Certainly, this recent medical breakthrough should inspire hope for developing gene editing as a long-term solution to the problem of HIV/AIDS. What is more important, however, is that the news should provoke us to consider what can be done in the meantime. The responsibility to effect significant change partly lies with pharmaceutical companies, who need to ensure that PrEP and ART are being widely distributed. Governments are equally responsible for making these treatments easier to access.
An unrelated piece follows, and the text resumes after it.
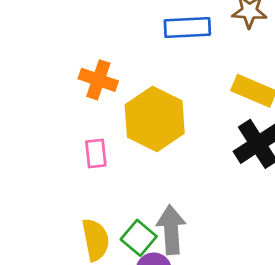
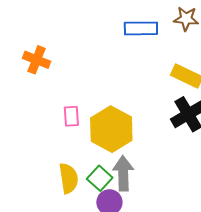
orange cross: (98, 80) -> (37, 60), moved
yellow hexagon: (155, 119) -> (111, 129), moved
It is our responsibility to encourage these changes: you can directly help by signing this petition for the NHS to make PrEP accessible throughout the UK.

More specifically, ensuring that PrEP is distributed amongst high-risk minority groups is of vital importance. As the ‘invisible epidemic’ of HIV increasingly affects the American Latino community, the necessity for preventive measures becomes even more pressing. This is not isolated to the Latino community, but every socially invisible group who are still suffering from HIV/AIDS. As bleak as it may sound, silence can still = death. But we do have the power to change this.